___ PROVIDED MATERIAL ___

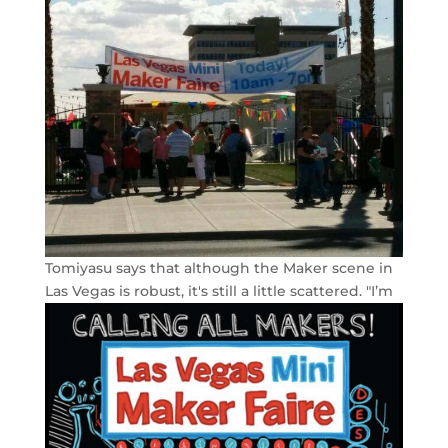
Tomiyasu says that although the Maker scene in
Las Vegas is robust, it's still a little scattered.
"I’m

___

TASK TO CARRY OUT
Starting with the line that contains "Las Vegas is", restate every line up to and including the last one above, exactly.

WRITTEN RESPONSE
Las Vegas is robust, it's still a little scattered.
"I’m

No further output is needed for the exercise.